Cahier de recherche no 2017-05

Classes sociales et fiscalité : comment perçoit-on la classe moyenne? Des résultats confrontant la réalité et la fiction

Antoine Genest-Grégoire, Jean-Herman Guay et Luc Godbout

La classe moyenne occupe une place prépondérante dans le discours de nos élus. Les politiciens de toutes les orientations disent parler au nom de la classe moyenne et avoir à cœur ses intérêts. Ce cahier de recherche vise à mesurer le sentiment d’appartenance des Québécois à la classe moyenne, à la comparer à une mesure reconnue de cette classe et à observer comment cette perception influe sur leur perception de la répartition des impôts.

La théorie la plus courante en ce qui concerne la perception biaisée de la classe sociale est la théorie du groupe de référence, qui stipule que les individus auraient tendance à se placer plus proche du centre de la distribution des revenus qu’ils ne le sont réellement, parce qu’ils évaluent leur position relative en fonction de leur cercle social plutôt que de la société à laquelle ils appartiennent dans son ensemble.
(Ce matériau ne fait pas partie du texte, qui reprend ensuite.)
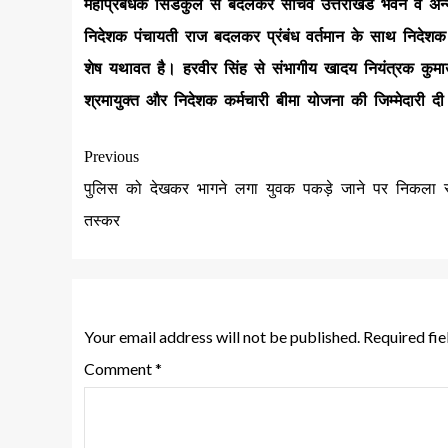
महाप्रबंधक सिडकुल से बदलकर सचिव उत्तराखंड भवन व अन्य सन्
निदेशक पंचायती राज बदलकर प्रंबंध वर्तमान के साथ निदेश
शेष यथावत है। हरवीर सिंह से संभागीय खादय नियंत्रक कुमा
श्रमायुक्त और निदेशक कर्मचारी बीमा योजना की जिम्मेदारी द
Previous
पुलिस को देखकर भागने लगा युवक पकड़े जाने पर निकला स
तस्कर
Leave a Reply
Your email address will not be published.
Required fi
Comment
*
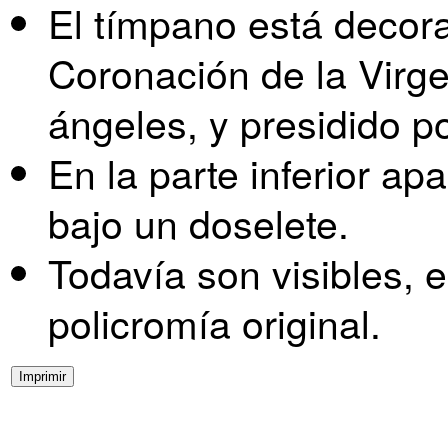
El tímpano está decora
Coronación de la Virg
ángeles, y presidido p
En la parte inferior a
bajo un doselete.
Todavía son visibles, e
policromía original.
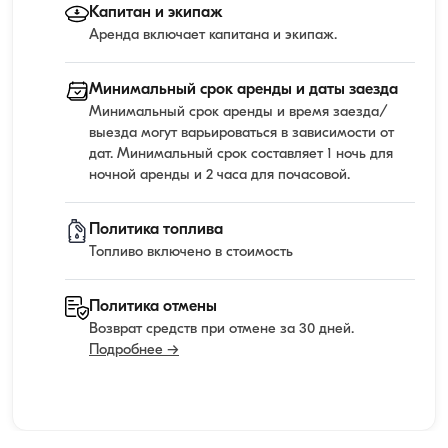
Капитан и экипаж
Аренда включает капитана и экипаж.
Минимальный срок аренды и даты заезда
Минимальный срок аренды и время заезда/
выезда могут варьироваться в зависимости от
дат. Минимальный срок составляет 1 ночь для
ночной аренды и 2 часа для почасовой.
Политика топлива
Топливо включено в стоимость
Политика отмены
Возврат средств при отмене за 30 дней.
Подробнее →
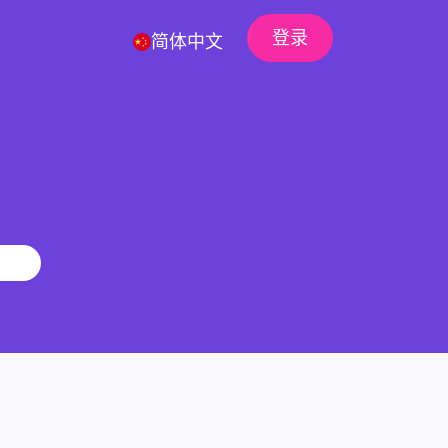
登录
简体中文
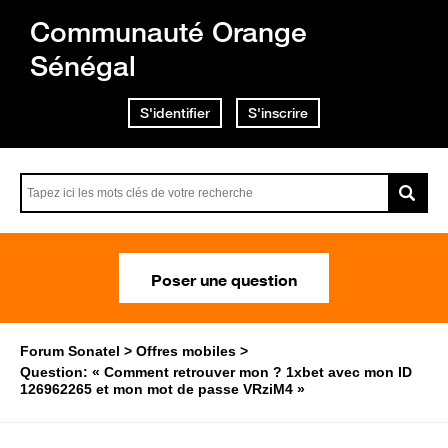
Communauté Orange
Sénégal
S'identifier
S'inscrire
Poser une question
Forum Sonatel
Offres mobiles
Question: « Comment retrouver mon ? 1xbet avec mon ID
126962265 et mon mot de passe VRziM4 »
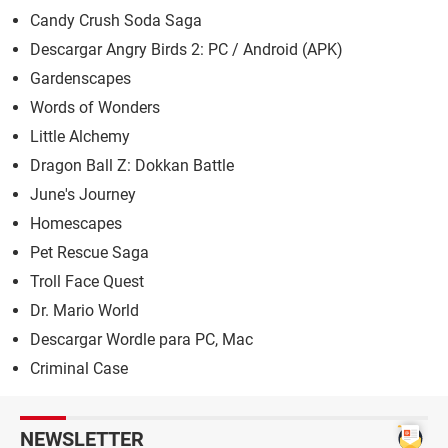
Candy Crush Soda Saga
Descargar Angry Birds 2: PC / Android (APK)
Gardenscapes
Words of Wonders
Little Alchemy
Dragon Ball Z: Dokkan Battle
June's Journey
Homescapes
Pet Rescue Saga
Troll Face Quest
Dr. Mario World
Descargar Wordle para PC, Mac
Criminal Case
NEWSLETTER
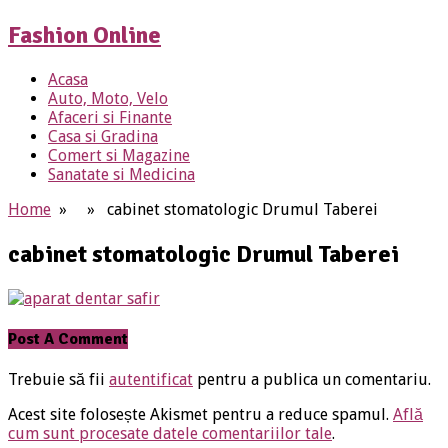
Fashion Online
Acasa
Auto, Moto, Velo
Afaceri si Finante
Casa si Gradina
Comert si Magazine
Sanatate si Medicina
Home
» » cabinet stomatologic Drumul Taberei
cabinet stomatologic Drumul Taberei
Post A Comment
Trebuie să fii
autentificat
pentru a publica un comentariu.
Acest site folosește Akismet pentru a reduce spamul.
Află
cum sunt procesate datele comentariilor tale
.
Comme les individus tendent à côtoyer des personnes qui leur ressemblent, ils auraient alors tendance à se considérer comme proche de la moyenne, même s’ils appartiennent à des classes défavorisées ou privilégiées. Le corollaire de cette théorie est que les individus auraient tendance à sous-estimer le degré d’inégalités au sein de leur société.
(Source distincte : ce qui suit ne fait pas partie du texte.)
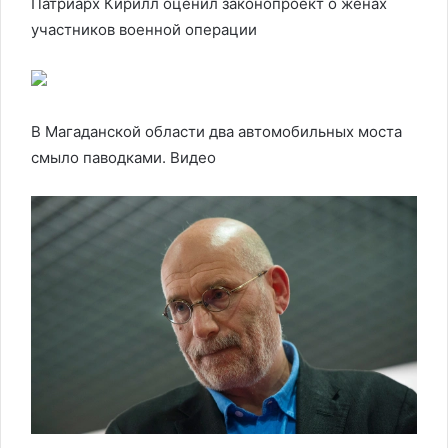
Патриарх Кирилл оценил законопроект о женах
участников военной операции
В Магаданской области два автомобильных моста
смыло паводками. Видео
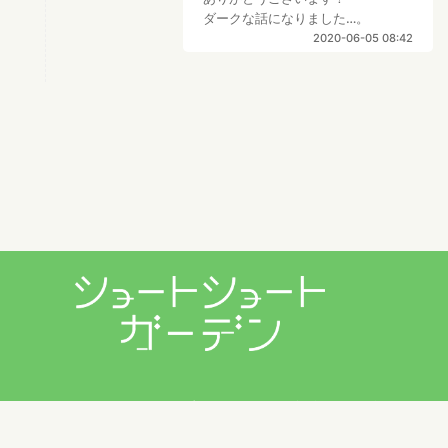
ダークな話になりました…。
2020-06-05 08:42
プライバシーポリシー
利用規約
お問い合わせ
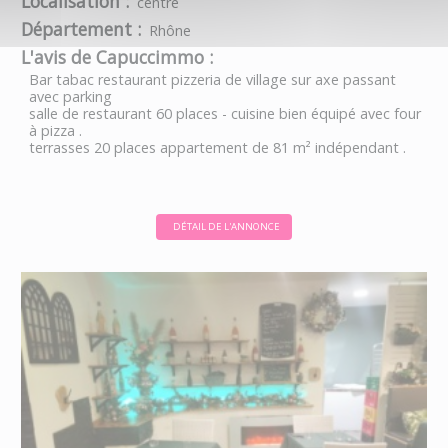
Localisation :
centre
Département :
Rhône
L'avis de Capuccimmo :
Bar tabac restaurant pizzeria de village sur axe passant
avec parking
salle de restaurant 60 places - cuisine bien équipé avec four
à pizza .
terrasses 20 places appartement de 81 m² indépendant .
DÉTAIL DE L'ANNONCE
Une des définitions courantes de la classe moyenne est de considérer que les personnes dont le revenu est compris entre 75 et 150 % du revenu médian en font partie. Cette mesure indique, par exemple, qu’un célibataire québécois fait partie de la classe moyenne si son revenu est compris entre 29 000 $ et 57 000 $ par an, avant impôts mais après transferts gouvernementaux tels que les prestations familiales ou de retraite. Il en va de même pour une famille de 4 personnes si son revenu total est compris entre 58 000 $ et 114 000 $ par an. Selon ces bornes, ce sont près de 42 % des ménages québécois qui appartiennent à la classe moyenne.
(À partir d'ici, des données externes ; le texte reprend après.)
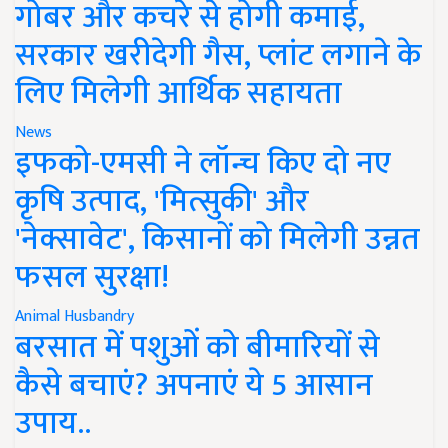
गोबर और कचरे से होगी कमाई,
सरकार खरीदेगी गैस, प्लांट लगाने के
लिए मिलेगी आर्थिक सहायता
News
इफको-एमसी ने लॉन्च किए दो नए
कृषि उत्पाद, 'मित्सुकी' और
'नेक्सावेट', किसानों को मिलेगी उन्नत
फसल सुरक्षा!
Animal Husbandry
बरसात में पशुओं को बीमारियों से
कैसे बचाएं? अपनाएं ये 5 आसान
उपाय..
Par contre, lorsque l’on demande directement aux Québécois à quelle classe ils croient appartenir, près 56 % d’entre eux croient faire partie de la classe moyenne. Ce sont majoritairement les personnes plus aisées, dont les revenus sont trop élevés pour faire partie de la classe moyenne, qui croient à tort en faire partie.

Cette différence entre classe perçue et classe réelle se reflète également dans la perception de la répartition de l’impôt sur le revenu.

Le cahier de recherche apporte un nouvel éclairage sur les inégalités de classes perçues et réelles au Québec et sur l’effet de telles perceptions sur la structure des débats politiques autour de la fiscalité.